Whereas Artemisia extract induced acrosome reaction at high rate (80.12% by 1,000 µg/mL conc) but caused lesser viability loss (55.39%) and even lower rate of membrane damage (21.17%). These observations signify that some spermatozoa whose acrosomes have been damaged by the extract are viable and possess intact cell membrane. Quite possibly extract induced acrosome reaction is similar to calcium ionophore induced acrosome reaction in which majority of spermatozoa retain viability [25, 28] that can fertilize oocytes when ionophore is removed [25].
In a study carried out by Alvarez et al. [29], ethanol was found to cause loss of acrosome as well as the the equatorial membrane that are needed for gamete fusion. So it was imperative that the effect of ethanol which was used as the sovent (vehicle) of Artemisia extract, be evaluated. Experiments were carried out by replacing extract by 80% ethanol. Acrosome reacted spermatozoa was found to be 21.68% and 24.1% when treated with amount of ethanol equivalent to the extract concentration of 1,000 µg/mL and 2,000 µg/mL (vehicle controls) respectively which were slightly higher than the effect of blank control (18.15%). These observations prove that low concentrations of ethanol used in the present experiment had negligible effect on acrosome reaction.
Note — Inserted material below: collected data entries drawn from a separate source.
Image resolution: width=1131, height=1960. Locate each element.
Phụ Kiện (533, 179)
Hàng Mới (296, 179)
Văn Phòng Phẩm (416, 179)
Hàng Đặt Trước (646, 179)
The extract may exert effect on spermatozoa by generating reactive oxygen species (ROS). As spermatozoan plasma membrane is rich in polyunsaturated fatty acids which can easily undergo lipid peroxidation in the presence of ROS leading to change in fluidity and then degeneration [30]. Therefore, the effect of extract on sperm membrane integrity or viability was analyzed by hypo-osmotic swelling test. Membrane damage increased from 5.47% in control to 21.17% on treatment with extract concentration of 1,000 µg/mL. These data signify that extract damaged the sperm membrane to some extent but the effect was remarkably less than acrosome damage (Compare Fig. 2E with Fig. 1D) or viability loss (compare with Fig. 2D).
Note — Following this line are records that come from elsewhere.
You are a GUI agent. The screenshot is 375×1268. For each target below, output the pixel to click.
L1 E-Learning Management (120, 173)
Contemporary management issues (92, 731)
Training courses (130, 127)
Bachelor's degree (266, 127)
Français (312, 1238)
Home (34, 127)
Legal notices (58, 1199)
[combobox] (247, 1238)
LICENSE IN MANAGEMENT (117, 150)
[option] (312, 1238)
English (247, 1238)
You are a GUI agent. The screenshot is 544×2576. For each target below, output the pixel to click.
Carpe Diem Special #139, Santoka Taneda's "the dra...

Intravaginal application of Artemisia extract significantly reduced the litter size. Since the extract would directly interact with spermatozoa deposited in vagina after copulation, reduction in litter size would imply that the extract exerts a direct contraceptive effect by interfering in fertilization or implantation. But the treatment resulted only 49% reduction in litter size. This much effect does not qualify the crude ethanol extract of Artemisia to be used as used as a contraceptive. Nevertheless, there is a scope for further evaluation by treating females with higher dose of the extract since presently injected extract amount (10 µL at 1,000 µg/mL) is totally harmless to mice and mice could possibly tolerate higher dose. Furthermore the active contraceptive principle of extract should be purified and screened. To this end, in vitro fertilization techniques would provide more resolution. This technique would allow studying the effect extract on various aspects of fertilization such as sperm-zona binding, zona penetration, sperm-oocyte fusion and early cleavages.
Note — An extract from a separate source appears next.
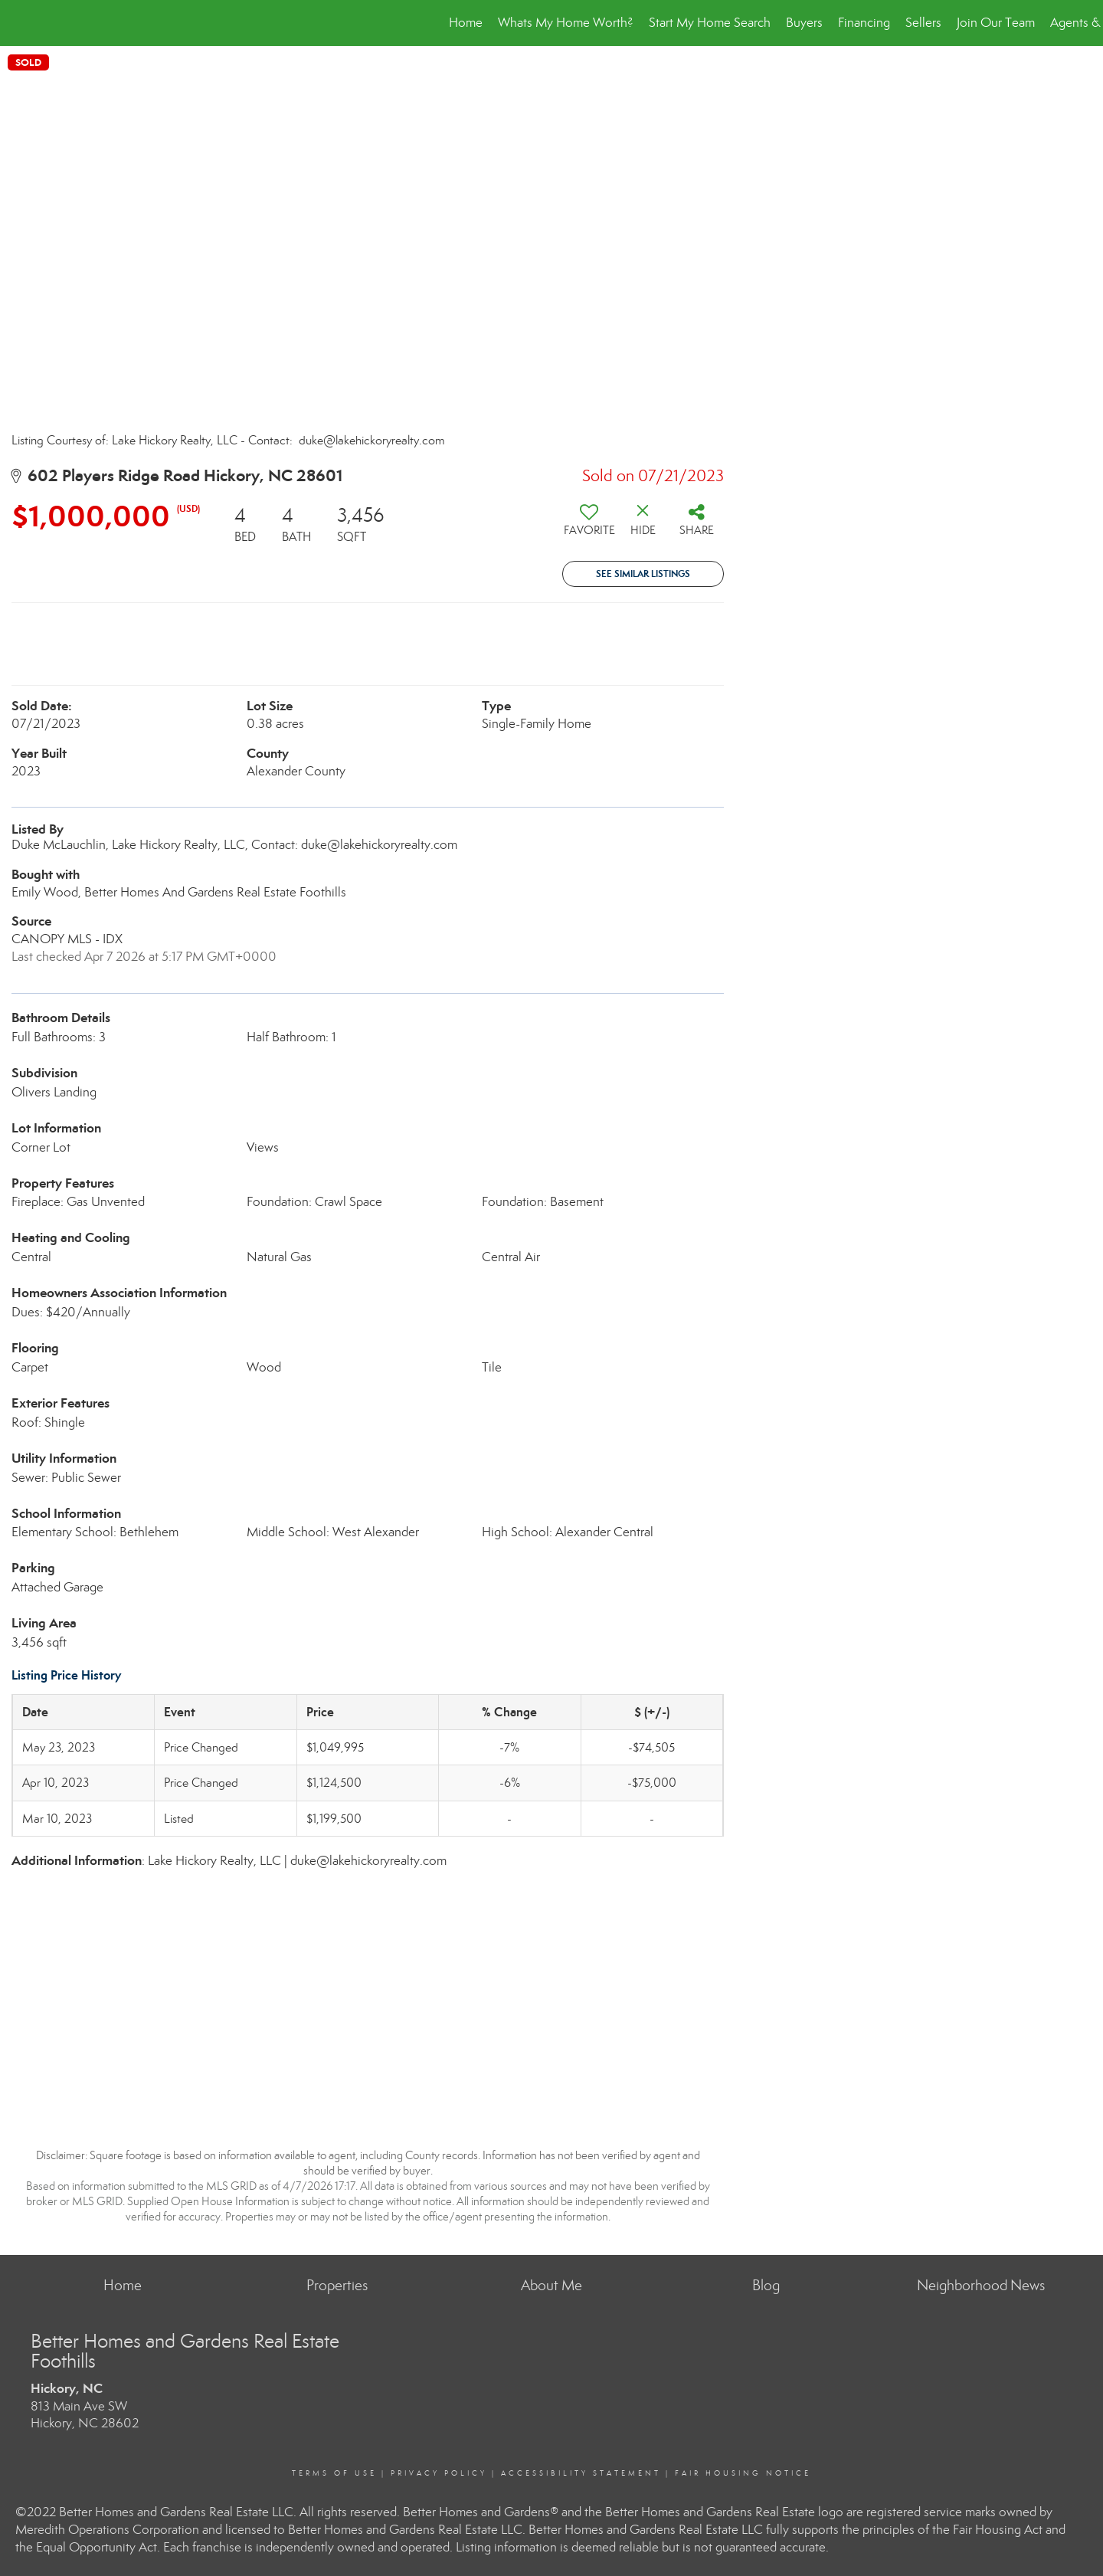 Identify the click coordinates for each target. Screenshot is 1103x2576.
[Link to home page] (19, 23)
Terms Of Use (334, 2473)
The results provided strong evidence that the extract could be an efficient contraceptive if applied intravaginally. But we have performed tests only on five sets of mice. For irrefutable conclusion, more experiments are needed to be performed with more sets of mice. Moreover several toxicological studies must be performed before it could be tested for human use or veterinary use. In a similar study, hexane fraction of the two plants Achyranthes aspera and Stephania hernandifolia in combination was found to be an effective spermicidal and when applied as a vaginal contraceptive in rats resulted 100% infertility [31].